Belgium had a brutal history in the Congo under Leopold II, who ruled Congo with an iron fist for more than a century.
The King of the Belgians, Leopold II, ruled from 1865 to 1909 and has been described as worse than Adolf Hitler for his genocide against the people of the Congo Free State (now Democratic Republic of Congo) who he considered as his personal property including their lands and minerals.
An undetermined number of Congolese, ranging in the millions, were killed in the hands of Leopold’s private colonial militia of 90,000 men called Force Publique, which he used to run the region that is the size of Western Europe and 76 times larger than Belgium.
The area was handed over to him by 14 European nations and the United States at the Berlin Conference of 1884-1885 where Africa was shared among European colonists.
His rule was a horror for the people who were tortured, raped and killed by the Force Publique in order for them to diligently collect natural rubber for export. He also collected and sold ivory before using forced labour to harvest and process rubber in the 1890s when prices soared. Thousands were also sold into slavery.
Eventually, there was international pressure against King Leopold’s atrocities in the Congo and he was forced by the Belgian government to relinquish control of the colony to the civil administration in 1908
Last February, a group of UN human rights experts told Belgium that it must apologise for its dark colonial history and atrocities committed during the period.
In a report, the United Nations Working Group of Experts on People of African Descent said Belgium must recognize the true scope of the violence and injustice of its colonial past in order to tackle the root causes of present-day racism faced by people of African descent, reports The Brussels Times.

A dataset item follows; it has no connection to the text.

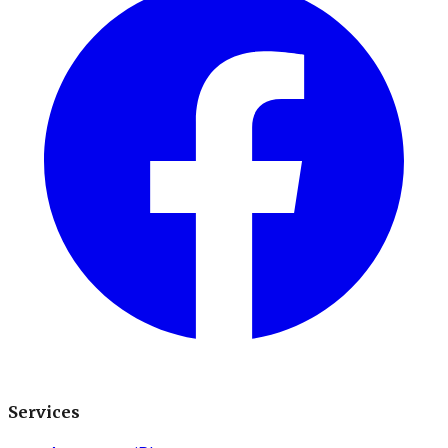
Services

“We found clear evidence that racial discrimination is endemic in institutions in Belgium. People of African descent face discrimination in the enjoyment of economic, social and cultural rights, including diversion from mainstream education into vocational schooling, ‘downgrading’ in employment opportunities and discrimination in the housing market,” Michal Balcerzak, the chairperson of the working group said.
The UN experts also raised issues with the renovation of the Africa Museum at Tervuren, saying that Belgian authorities failed to reorganize the museum enough in order to “exorcise the demons of its exploitation of the Congo.”